Animaux sauvages, "Lézards" pour  Iggy Pop, jeans pour Dylan, duo toublant pour Lou Reed...
De l'énergie à l'état pue, une abstraction dans la construction ou chacun est électron libre et contraint, interprète virtuose de mouvements simples mais enchaînés à perdre haleine
Erotisme des chemises ouvertes , baillant au vent, dévoilant peau, souffles et respiration
Noir et blanc pour évoquer des univers où la mort rode, plane dans les excès de tout genre d'une génération de musiciens survoltés, émus par le trop plein de vie à expérimenter
Ils ont presque tous perdu la vie en se la retirant, alors que Gallotta et sa tribu prouverait le contraire: ne pas "perdre sa danse", son corps, véhicule, passeur et vecteur d'énergie vitale
Un manifeste à suivre de près pour de prochaines aventures: le rock au féminin?
Pour celles qui vivent encore, plus en douceur et profondeur les accidents et expériences extrêmes de la vie: Patti Smith et autre Nina Hagen, Guesch Patti....

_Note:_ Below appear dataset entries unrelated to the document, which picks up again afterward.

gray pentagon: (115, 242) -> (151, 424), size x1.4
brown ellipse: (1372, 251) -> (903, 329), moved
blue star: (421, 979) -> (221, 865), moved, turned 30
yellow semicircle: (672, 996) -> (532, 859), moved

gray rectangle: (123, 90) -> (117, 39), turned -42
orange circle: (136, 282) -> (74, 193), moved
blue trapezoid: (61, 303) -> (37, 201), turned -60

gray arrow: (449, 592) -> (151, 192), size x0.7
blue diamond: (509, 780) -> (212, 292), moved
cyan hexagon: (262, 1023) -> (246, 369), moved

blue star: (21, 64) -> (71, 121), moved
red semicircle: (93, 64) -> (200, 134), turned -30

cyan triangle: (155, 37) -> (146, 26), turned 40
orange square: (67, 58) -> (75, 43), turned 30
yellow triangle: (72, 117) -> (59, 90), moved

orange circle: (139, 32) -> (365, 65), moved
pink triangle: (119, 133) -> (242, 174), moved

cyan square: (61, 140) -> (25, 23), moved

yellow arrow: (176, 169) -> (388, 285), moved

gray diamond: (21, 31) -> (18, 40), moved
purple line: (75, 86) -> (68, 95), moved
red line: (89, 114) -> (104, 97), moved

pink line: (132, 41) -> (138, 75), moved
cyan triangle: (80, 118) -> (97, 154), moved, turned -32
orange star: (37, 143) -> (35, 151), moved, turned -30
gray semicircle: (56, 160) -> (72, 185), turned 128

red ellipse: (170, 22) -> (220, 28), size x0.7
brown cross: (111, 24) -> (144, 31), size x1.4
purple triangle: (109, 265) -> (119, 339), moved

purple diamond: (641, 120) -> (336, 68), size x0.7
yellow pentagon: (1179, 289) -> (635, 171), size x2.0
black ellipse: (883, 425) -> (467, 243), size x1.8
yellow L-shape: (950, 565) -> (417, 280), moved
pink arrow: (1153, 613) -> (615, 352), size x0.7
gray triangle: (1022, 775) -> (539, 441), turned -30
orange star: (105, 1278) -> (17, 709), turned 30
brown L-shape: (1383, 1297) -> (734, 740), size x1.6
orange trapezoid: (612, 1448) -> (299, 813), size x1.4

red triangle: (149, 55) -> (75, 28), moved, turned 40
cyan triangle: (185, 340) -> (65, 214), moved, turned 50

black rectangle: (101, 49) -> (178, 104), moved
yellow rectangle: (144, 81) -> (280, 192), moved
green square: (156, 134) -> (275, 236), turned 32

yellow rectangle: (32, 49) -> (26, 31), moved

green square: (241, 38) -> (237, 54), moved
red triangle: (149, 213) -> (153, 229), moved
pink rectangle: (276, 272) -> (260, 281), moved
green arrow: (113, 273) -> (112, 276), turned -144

A bon entendeur, salut, Festival Musica: le message est passé et le public du  Point d'Eau, ce soir là à Illkirch ne le démentira pas envahissant le plateau pour un dernier rock collectif, Gallotta au micro, ce Godard de la danse, pas près de nous quitter pour partager cet "être ensemble" qu'est la danse, sa danse! Et mouillez, déchirez votre chemise! La chair est joyeuse, abstraite aussi malgré l'extrême présence charnelle de ceux qui la fabriquent devant nous, au travail: comme le rock, passionné, entier, abrupt, féroce et sans indulgence!
Une autobiographie chorégraphique politique et poétique de belle envergure.